• What needs to be done
Transcribe exactly the line containing "Answer in <instances>...</instances>." and every line after it, through the end of the records below.

+++ Data in this exercise +++

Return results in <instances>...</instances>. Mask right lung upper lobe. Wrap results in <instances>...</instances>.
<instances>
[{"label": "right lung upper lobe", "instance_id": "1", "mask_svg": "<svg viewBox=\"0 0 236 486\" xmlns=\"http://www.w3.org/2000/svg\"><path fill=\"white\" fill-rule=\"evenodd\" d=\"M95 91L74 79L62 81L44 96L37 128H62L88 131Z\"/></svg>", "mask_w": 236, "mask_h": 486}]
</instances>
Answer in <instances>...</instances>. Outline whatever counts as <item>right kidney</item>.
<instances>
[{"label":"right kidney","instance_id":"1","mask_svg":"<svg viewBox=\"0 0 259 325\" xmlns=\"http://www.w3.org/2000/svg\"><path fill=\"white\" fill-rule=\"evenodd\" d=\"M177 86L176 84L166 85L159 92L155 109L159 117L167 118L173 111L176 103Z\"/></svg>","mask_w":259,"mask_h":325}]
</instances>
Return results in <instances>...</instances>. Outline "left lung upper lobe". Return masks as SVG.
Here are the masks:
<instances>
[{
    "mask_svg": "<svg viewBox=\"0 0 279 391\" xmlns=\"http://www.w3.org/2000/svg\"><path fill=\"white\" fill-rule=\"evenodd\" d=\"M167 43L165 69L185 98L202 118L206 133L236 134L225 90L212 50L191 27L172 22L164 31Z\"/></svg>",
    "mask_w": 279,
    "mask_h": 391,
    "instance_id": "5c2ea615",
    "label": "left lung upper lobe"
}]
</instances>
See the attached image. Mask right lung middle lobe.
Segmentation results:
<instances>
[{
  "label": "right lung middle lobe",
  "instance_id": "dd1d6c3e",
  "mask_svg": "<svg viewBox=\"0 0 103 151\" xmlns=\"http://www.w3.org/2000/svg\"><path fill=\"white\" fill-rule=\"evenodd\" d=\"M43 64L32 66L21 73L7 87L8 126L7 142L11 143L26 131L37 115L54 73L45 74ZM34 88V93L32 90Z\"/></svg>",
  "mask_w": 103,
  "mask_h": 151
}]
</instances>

+++

• Your response
Answer in <instances>...</instances>. Outline whatever counts as <item>right kidney</item>.
<instances>
[{"label":"right kidney","instance_id":"1","mask_svg":"<svg viewBox=\"0 0 259 325\" xmlns=\"http://www.w3.org/2000/svg\"><path fill=\"white\" fill-rule=\"evenodd\" d=\"M177 86L176 84L166 85L159 92L155 109L159 117L167 118L173 111L176 103Z\"/></svg>","mask_w":259,"mask_h":325}]
</instances>
Return results in <instances>...</instances>. Outline "left lung upper lobe". Return masks as SVG.
Here are the masks:
<instances>
[{
    "mask_svg": "<svg viewBox=\"0 0 279 391\" xmlns=\"http://www.w3.org/2000/svg\"><path fill=\"white\" fill-rule=\"evenodd\" d=\"M167 43L165 69L185 98L202 118L206 133L236 134L225 90L212 50L191 27L172 22L164 31Z\"/></svg>",
    "mask_w": 279,
    "mask_h": 391,
    "instance_id": "5c2ea615",
    "label": "left lung upper lobe"
}]
</instances>
See the attached image. Mask right lung middle lobe.
Segmentation results:
<instances>
[{
  "label": "right lung middle lobe",
  "instance_id": "dd1d6c3e",
  "mask_svg": "<svg viewBox=\"0 0 103 151\" xmlns=\"http://www.w3.org/2000/svg\"><path fill=\"white\" fill-rule=\"evenodd\" d=\"M43 64L32 66L21 73L7 87L8 126L7 142L11 143L26 131L37 115L54 73L45 74ZM34 88V93L32 90Z\"/></svg>",
  "mask_w": 103,
  "mask_h": 151
}]
</instances>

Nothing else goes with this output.